The business of software
# The Inaccurate Conception

^{1}**estimate** \'es-t-mt\ *vt* [**L** *aestimatus*, pp. of *aestimare* to value, estimate] **1** archaic **a:** ESTEEM **b:** APPRAISE **2 a:** to judge tentatively or approximately the value, worth, or significance of **b:** to determine roughly the size, extent, or nature of **c:** to produce a statement of the approximate cost of

*Merriam-Webster's Dictionary*

The pursuit of an "accurate estimate" for a system development project is an article of faith among project planners and managers. Methods, tools, approaches, and formulae to devise the accurate estimate are the subject of articles, conference presentations, and books. The fact that the juxtaposition of the words "accurate" and "estimate" produces an oxymoron does not seem to deter people from the quest for what is clearly a contradiction in terms.

Are we looking for the wrong estimation criterion?

When a weather forecast indicates a 40% chance of rain and it rains on you, was the forecast accurate? If it doesn't rain on you, was the forecast inaccurate? Thought of in these terms, the concept of accuracy takes on a different meaning. It seems that the fact it does or does not rain on you is not a particularly good measure of the accuracy of the rain estimate.

In his excellent book, *Software Estimation: Demystifying the Black Art* [3], Steve McConnell disinterred the "Cone of Uncertainty" originally shown years ago by Barry Boehm [2].

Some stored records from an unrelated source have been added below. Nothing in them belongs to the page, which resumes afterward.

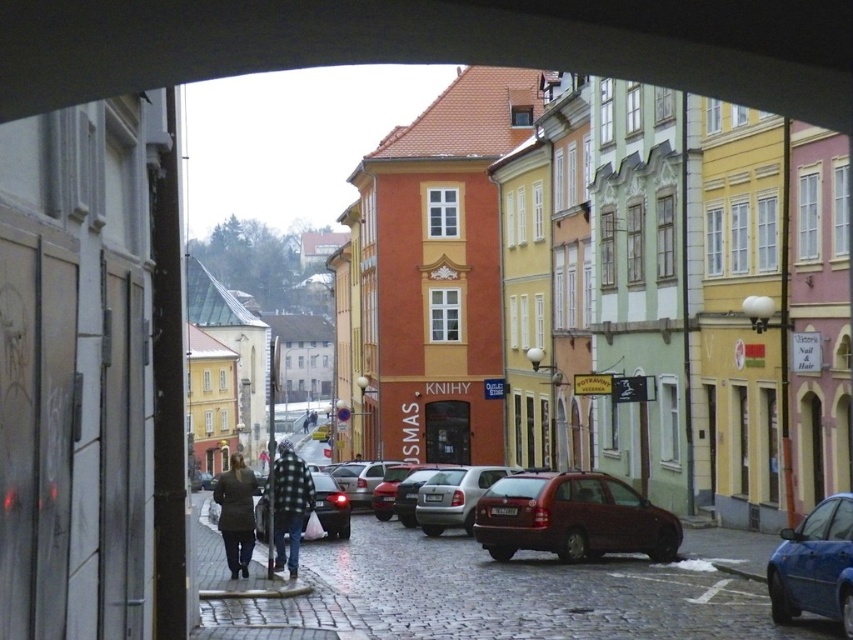 Question: Considering the relative positions of flannel shirt at center and matte black car at center in the image provided, where is flannel shirt at center located with respect to matte black car at center?

Choices:
 (A) above
 (B) below

Answer: (B)

Question: Can you confirm if flannel shirt at center is bigger than matte black car at center?

Choices:
 (A) yes
 (B) no

Answer: (A)

Question: Which of these objects is positioned farthest from the blue metallic car at lower right?

Choices:
 (A) dark green coat at lower left
 (B) matte black car at center
 (C) shiny red car at center
 (D) orange matte building at center

Answer: (D)

Question: Which point appears farthest from the camera in this image?

Choices:
 (A) (850, 604)
 (B) (393, 497)
 (C) (432, 502)

Answer: (B)

Question: Is orange matte building at center below flannel shirt at center?

Choices:
 (A) no
 (B) yes

Answer: (A)

Question: Which point is farther to the camera?

Choices:
 (A) tap(380, 461)
 (B) tap(305, 464)
 (C) tap(242, 506)
 (D) tap(631, 513)

Answer: (A)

The Cone of Uncertainty describes the typical range of attainable accuracy of a software project estimate at different times in the project life cycle. Figure 1 shows that in the early stages of the project, the range might be from four times the final actual result to one quarter of the actual. Not very accurate, is it? Both authors assert this is about the best you can expect to do at that point in time, though the actual range is highly situational. That is, we could do worse than 4X0.25X, but we can't realistically expect to do much better. But why is this true?

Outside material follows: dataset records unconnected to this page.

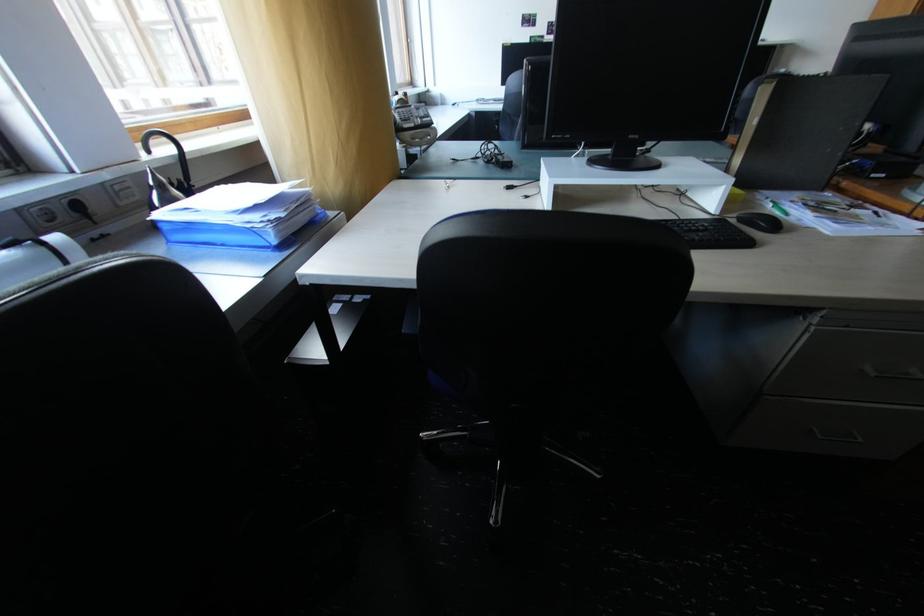 Where is `power strip switch`? This screenshot has width=924, height=616. power strip switch is located at coordinates (69, 221). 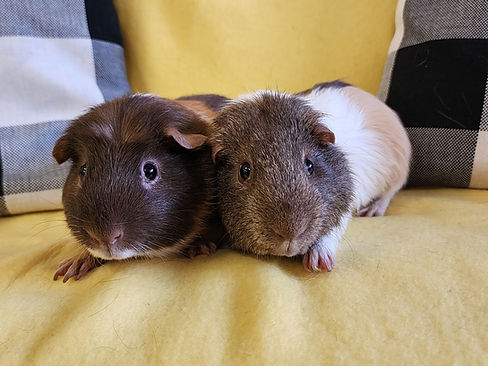 This screenshot has height=366, width=488. What are the coordinates of `dark blue squares on throw pillows` in the screenshot? It's located at (12, 152), (44, 19), (458, 155), (458, 22). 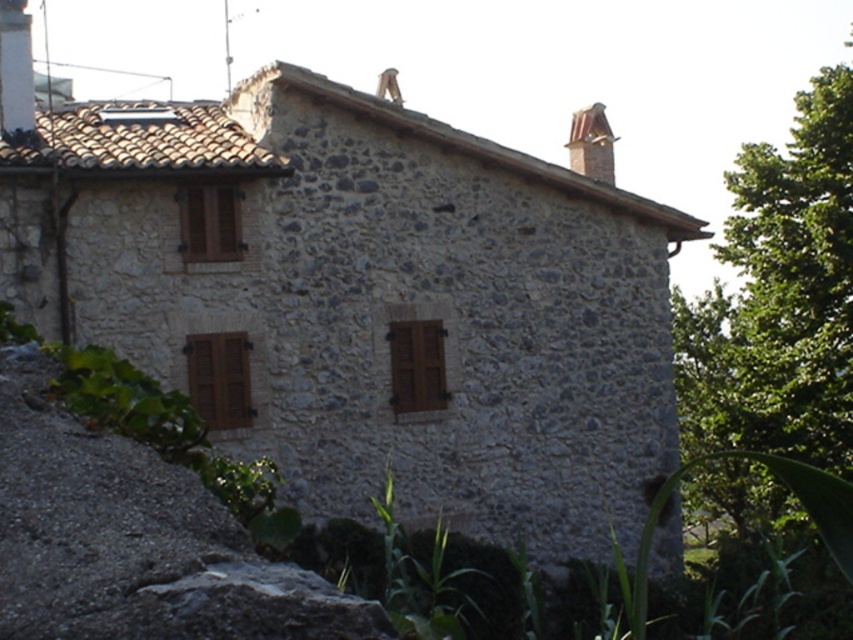 Is white stone chimney at upper left thinner than smooth terracotta chimney at upper right?

Yes.

Who is more distant from viewer, (27, 28) or (601, 144)?

The point (601, 144) is more distant.

Locate an element on the screen. The height and width of the screenshot is (640, 853). white stone chimney at upper left is located at coordinates (15, 68).

Who is more distant from viewer, (709, 488) or (572, 131)?

Point (709, 488)

Can you confirm if green leafy tree at right is thinner than smooth terracotta chimney at upper right?

Incorrect, green leafy tree at right's width is not less than smooth terracotta chimney at upper right's.

Who is more distant from viewer, (804, 97) or (598, 129)?

Point (598, 129)

At what (x,y) coordinates should I click in order to perform the action: click on green leafy tree at right. Please return your answer as a coordinate pair (x, y). Looking at the image, I should click on (779, 296).

Can you confirm if green leafy tree at right is thinner than white stone chimney at upper left?

No.

Can you confirm if green leafy tree at right is shorter than white stone chimney at upper left?

In fact, green leafy tree at right may be taller than white stone chimney at upper left.

Which is behind, point (682, 296) or point (6, 1)?

The point (682, 296) is more distant.

I want to click on green leafy tree at right, so click(779, 296). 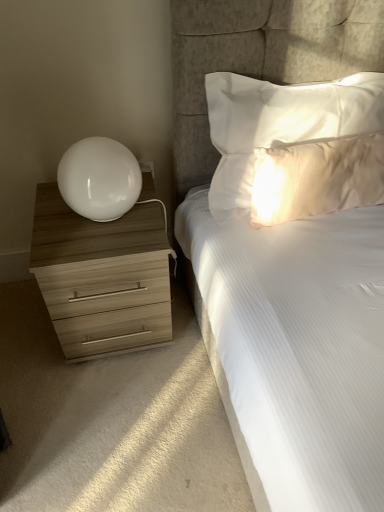 The height and width of the screenshot is (512, 384). What do you see at coordinates (102, 274) in the screenshot? I see `wooden chest of drawers at left` at bounding box center [102, 274].

At what (x,y) coordinates should I click in order to perform the action: click on wooden chest of drawers at left. Please return your answer as a coordinate pair (x, y). The height and width of the screenshot is (512, 384). Looking at the image, I should click on (102, 274).

Where is `white glossy table lamp at left`? white glossy table lamp at left is located at coordinates (99, 179).

Between white glossy table lamp at left and wooden chest of drawers at left, which one has larger width?

wooden chest of drawers at left.

Which is in front, point (71, 167) or point (40, 207)?

The point (71, 167) is more forward.

Which of these two, white glossy table lamp at left or wooden chest of drawers at left, stands taller?

wooden chest of drawers at left.

Where is `pillow behind the white glossy table lamp at left`? pillow behind the white glossy table lamp at left is located at coordinates (317, 178).

Does satin white pillow at upper right, which ranks as the 2th pillow in top-to-bottom order, turn towards white glossy table lamp at left?

No, satin white pillow at upper right, which ranks as the 2th pillow in top-to-bottom order, is not aimed at white glossy table lamp at left.

Is satin white pillow at upper right, which ranks as the 2th pillow in top-to-bottom order, positioned far away from white glossy table lamp at left?

That's not correct — satin white pillow at upper right, which ranks as the 2th pillow in top-to-bottom order, is a little close to white glossy table lamp at left.

Is white glossy table lamp at left facing towards satin white pillow at upper right, which ranks as the 2th pillow in top-to-bottom order?

No, white glossy table lamp at left does not turn towards satin white pillow at upper right, which ranks as the 2th pillow in top-to-bottom order.

Would you say satin white pillow at upper right, which ranks as the 2th pillow in top-to-bottom order, is part of white glossy table lamp at left's contents?

No, white glossy table lamp at left does not contain satin white pillow at upper right, which ranks as the 2th pillow in top-to-bottom order.

From the image's perspective, is white glossy table lamp at left above satin white pillow at upper right, which ranks as the first pillow in bottom-to-top order?

Actually, white glossy table lamp at left appears below satin white pillow at upper right, which ranks as the first pillow in bottom-to-top order, in the image.

How many degrees apart are the facing directions of white glossy table lamp at left and satin white pillow at upper right, which ranks as the first pillow in bottom-to-top order?

The angle between the facing direction of white glossy table lamp at left and the facing direction of satin white pillow at upper right, which ranks as the first pillow in bottom-to-top order, is 4.41 degrees.

Could you tell me if satin white pillow at upper right, which ranks as the first pillow in bottom-to-top order, is facing wooden chest of drawers at left?

No, satin white pillow at upper right, which ranks as the first pillow in bottom-to-top order, is not aimed at wooden chest of drawers at left.

Based on the photo, which object is wider, satin white pillow at upper right, which ranks as the first pillow in bottom-to-top order, or wooden chest of drawers at left?

wooden chest of drawers at left.

Is point (256, 195) closer or farther from the camera than point (156, 320)?

Point (256, 195) appears to be closer to the viewer than point (156, 320).

What's the angular difference between white satin pillow at upper right, the second pillow ordered from the bottom, and satin white pillow at upper right, which ranks as the first pillow in bottom-to-top order,'s facing directions?

There is a 0.00494-degree angle between the facing directions of white satin pillow at upper right, the second pillow ordered from the bottom, and satin white pillow at upper right, which ranks as the first pillow in bottom-to-top order.

Is white satin pillow at upper right, the second pillow ordered from the bottom, wider or thinner than satin white pillow at upper right, which ranks as the first pillow in bottom-to-top order?

In the image, white satin pillow at upper right, the second pillow ordered from the bottom, appears to be wider than satin white pillow at upper right, which ranks as the first pillow in bottom-to-top order.

The width and height of the screenshot is (384, 512). I want to click on pillow behind the white satin pillow at upper right, the first pillow in the top-to-bottom sequence, so click(x=317, y=178).

From a real-world perspective, is white satin pillow at upper right, the first pillow in the top-to-bottom sequence, positioned above or below wooden chest of drawers at left?

white satin pillow at upper right, the first pillow in the top-to-bottom sequence, is situated higher than wooden chest of drawers at left in the real world.

Between white satin pillow at upper right, the first pillow in the top-to-bottom sequence, and wooden chest of drawers at left, which one has smaller width?

Thinner between the two is white satin pillow at upper right, the first pillow in the top-to-bottom sequence.

Is white satin pillow at upper right, the second pillow ordered from the bottom, closer to the viewer compared to wooden chest of drawers at left?

Yes, it is in front of wooden chest of drawers at left.

From the image's perspective, is white satin pillow at upper right, the first pillow in the top-to-bottom sequence, located beneath white glossy table lamp at left?

No, from the image's perspective, white satin pillow at upper right, the first pillow in the top-to-bottom sequence, is not beneath white glossy table lamp at left.

From a real-world perspective, which is physically above, white satin pillow at upper right, the second pillow ordered from the bottom, or white glossy table lamp at left?

white satin pillow at upper right, the second pillow ordered from the bottom, is physically above.

Considering the positions of point (303, 106) and point (60, 165), is point (303, 106) closer or farther from the camera than point (60, 165)?

Point (303, 106) is farther from the camera than point (60, 165).

Is white satin pillow at upper right, the first pillow in the top-to-bottom sequence, oriented towards white glossy table lamp at left?

No, white satin pillow at upper right, the first pillow in the top-to-bottom sequence, is not aimed at white glossy table lamp at left.

Identify the location of table lamp in front of the wooden chest of drawers at left. The image size is (384, 512). (99, 179).

Find the location of `the 1st pillow above the white glossy table lamp at left (from the image's perspective)`. the 1st pillow above the white glossy table lamp at left (from the image's perspective) is located at coordinates (317, 178).

From the image, which object appears to be farther from wooden chest of drawers at left, white satin pillow at upper right, the first pillow in the top-to-bottom sequence, or white glossy table lamp at left?

The object further to wooden chest of drawers at left is white satin pillow at upper right, the first pillow in the top-to-bottom sequence.

Looking at the image, which one is located further to satin white pillow at upper right, which ranks as the 2th pillow in top-to-bottom order, white glossy table lamp at left or white satin pillow at upper right, the first pillow in the top-to-bottom sequence?

Among the two, white glossy table lamp at left is located further to satin white pillow at upper right, which ranks as the 2th pillow in top-to-bottom order.

Estimate the real-world distances between objects in this image. Which object is closer to white glossy table lamp at left, satin white pillow at upper right, which ranks as the 2th pillow in top-to-bottom order, or white satin pillow at upper right, the second pillow ordered from the bottom?

white satin pillow at upper right, the second pillow ordered from the bottom.

Based on their spatial positions, is wooden chest of drawers at left or satin white pillow at upper right, which ranks as the 2th pillow in top-to-bottom order, closer to white glossy table lamp at left?

The object closer to white glossy table lamp at left is wooden chest of drawers at left.

Looking at this image, when comparing their distances from white satin pillow at upper right, the first pillow in the top-to-bottom sequence, does wooden chest of drawers at left or white glossy table lamp at left seem further?

Among the two, wooden chest of drawers at left is located further to white satin pillow at upper right, the first pillow in the top-to-bottom sequence.

When comparing their distances from white satin pillow at upper right, the first pillow in the top-to-bottom sequence, does white glossy table lamp at left or satin white pillow at upper right, which ranks as the first pillow in bottom-to-top order, seem closer?

Among the two, satin white pillow at upper right, which ranks as the first pillow in bottom-to-top order, is located nearer to white satin pillow at upper right, the first pillow in the top-to-bottom sequence.

Based on the photo, estimate the real-world distances between objects in this image. Which object is further from wooden chest of drawers at left, white satin pillow at upper right, the first pillow in the top-to-bottom sequence, or satin white pillow at upper right, which ranks as the first pillow in bottom-to-top order?

satin white pillow at upper right, which ranks as the first pillow in bottom-to-top order, is further to wooden chest of drawers at left.

When comparing their distances from satin white pillow at upper right, which ranks as the 2th pillow in top-to-bottom order, does wooden chest of drawers at left or white satin pillow at upper right, the first pillow in the top-to-bottom sequence, seem further?

wooden chest of drawers at left is further to satin white pillow at upper right, which ranks as the 2th pillow in top-to-bottom order.

This screenshot has height=512, width=384. In order to click on pillow located between white glossy table lamp at left and satin white pillow at upper right, which ranks as the first pillow in bottom-to-top order, in the left-right direction in this screenshot , I will do (280, 124).

This screenshot has height=512, width=384. Find the location of `table lamp between wooden chest of drawers at left and satin white pillow at upper right, which ranks as the 2th pillow in top-to-bottom order`. table lamp between wooden chest of drawers at left and satin white pillow at upper right, which ranks as the 2th pillow in top-to-bottom order is located at coordinates (99, 179).

In order to click on table lamp between wooden chest of drawers at left and white satin pillow at upper right, the first pillow in the top-to-bottom sequence in this screenshot , I will do `click(99, 179)`.

Locate an element on the screen. pillow situated between wooden chest of drawers at left and satin white pillow at upper right, which ranks as the first pillow in bottom-to-top order, from left to right is located at coordinates (280, 124).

Certainty comes from knowledge of something. To use a mathematical analogy, we have knowledge and therefore certainty when we are aware of the presence of a variable; we also know its value. On the other hand, uncertainty comes from things we don't know. There are two types of things we don't know: we are aware of the presence of a variable but don't know its value or are unaware of the presence of a variable (and of course don't know its value, too). The presence of knowledge is Zero Order Ignorance (0OI), and the two types of uncertainty are First and Second Order Ignorance (1OI and 2OI) [1]. Except under very special circumstances, when we begin a project there are many things we don't know. Some of these things we are aware of (1OI) and some we are not (2OI). It is this lack of knowledge, particularly the 2OI variety, that generates the uncertainty. Since software development is primarily a knowledge- acquisition activity, we spend most of our time discovering this knowledge. Simply put: over time our knowledge grows and our ignorance diminishes.

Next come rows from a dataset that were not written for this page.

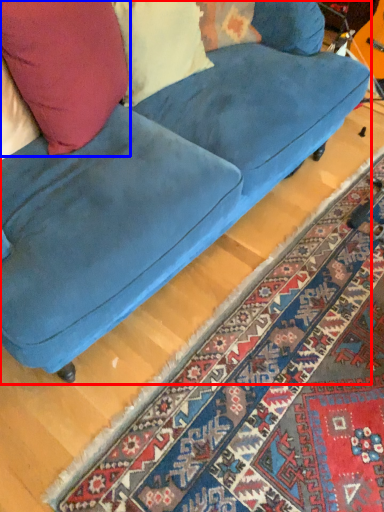 Question: Which of the following is the farthest to the observer, studio couch (highlighted by a red box) or throw pillow (highlighted by a blue box)?

Choices:
 (A) studio couch
 (B) throw pillow

Answer: (B) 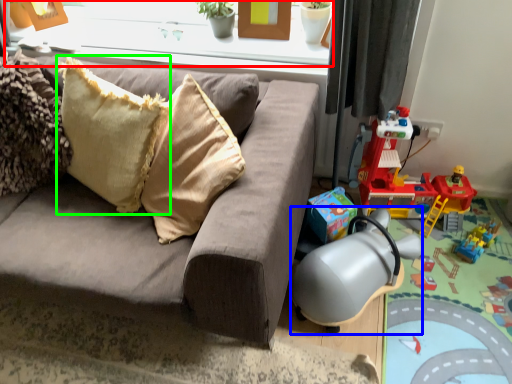 Question: Which object is the closest to the window frame (highlighted by a red box)? Choose among these: swivel chair (highlighted by a blue box) or pillow (highlighted by a green box).

Choices:
 (A) swivel chair
 (B) pillow

Answer: (B) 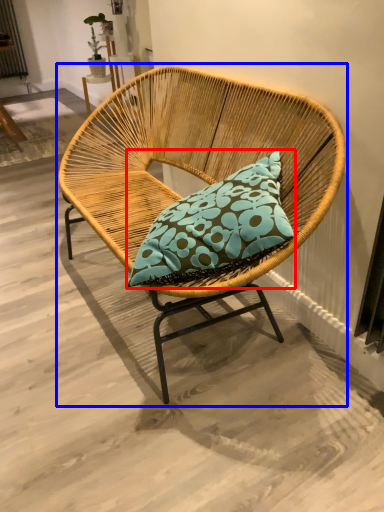 Question: Which object appears farthest to the camera in this image, pillow (highlighted by a red box) or chair (highlighted by a blue box)?

Choices:
 (A) pillow
 (B) chair

Answer: (A) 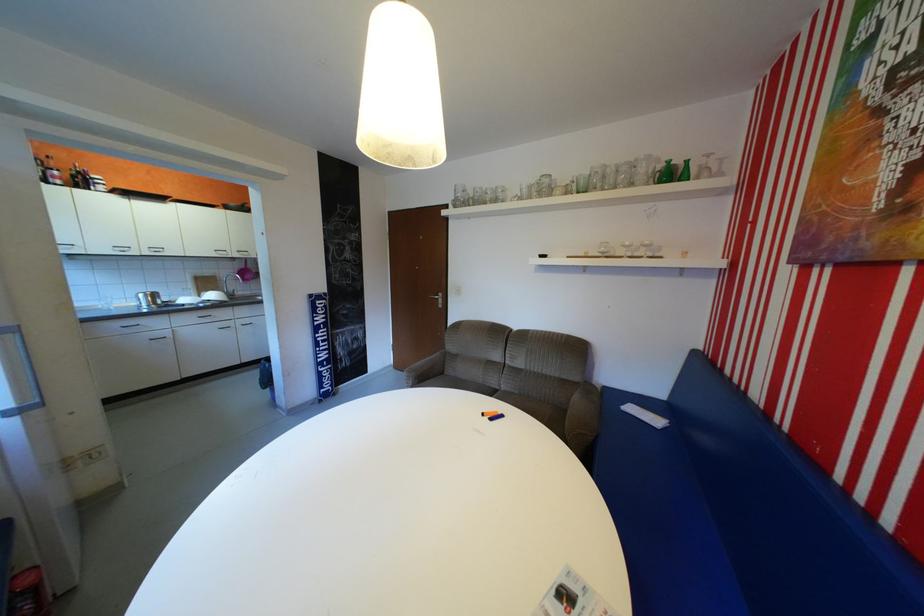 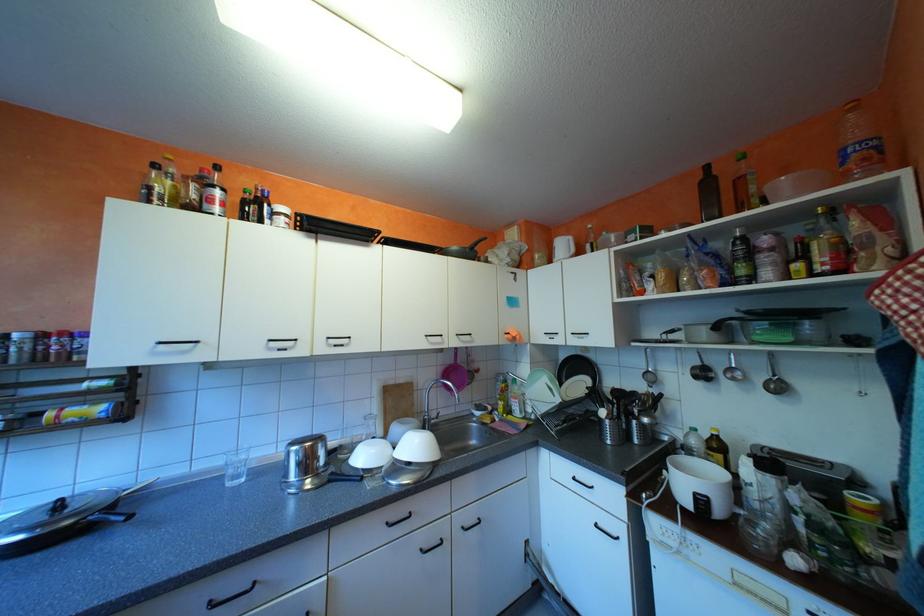 In the scene shown: What movement of the cameraman would produce the second image?

The cameraman moved toward left, forward.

The ranges mapped out by the Cone of Uncertainty describe a probability function with respect to time (or budget, staffing, or other project attributessee Figure 2). In early phases of the life cycle, the width of the Cone of Uncertainty at that point in time generates a rather flat probability distribution (see Figure 3). This means there is a wide range of answers that might generate a solution. If the function is extremely flat, the model will infer the project should take somewhere between a few weeks and a few decades. Since every project takes somewhere between a few weeks and a few decades this estimate might be accurate but is not useful in making a business decision.

I recently spoke to a senior executive at a software consultancy. He was emphatic that when his project managers create an estimate, he will hold them to within 10% of the value they come up with. The Cone of Uncertainty would seem to fundamentally contradict the feasibility of that approach. The reason why an estimate cannot usually beat the Cone is that information about the project is imprecise at that point in time; the data is unavailable, unpredictable, inexact, or just plain wrong. No mathematical equation can have an output more precise than its input. In fact, this executive's hard-nosed approach to estimation will likely generate defensive behavior on the part of his project managers and estimators. Specifically, it may encourage them to try to overstate the problem, to "pad" the estimate in the hope of getting more resources. More resources of time, budget, and staff always means the project has a higher probability of achieving its goals within those resources. Management, however, is often allergic to estimate padding and seeks to remove it. Removing the additional resources naturally has the effect of making the project riskier.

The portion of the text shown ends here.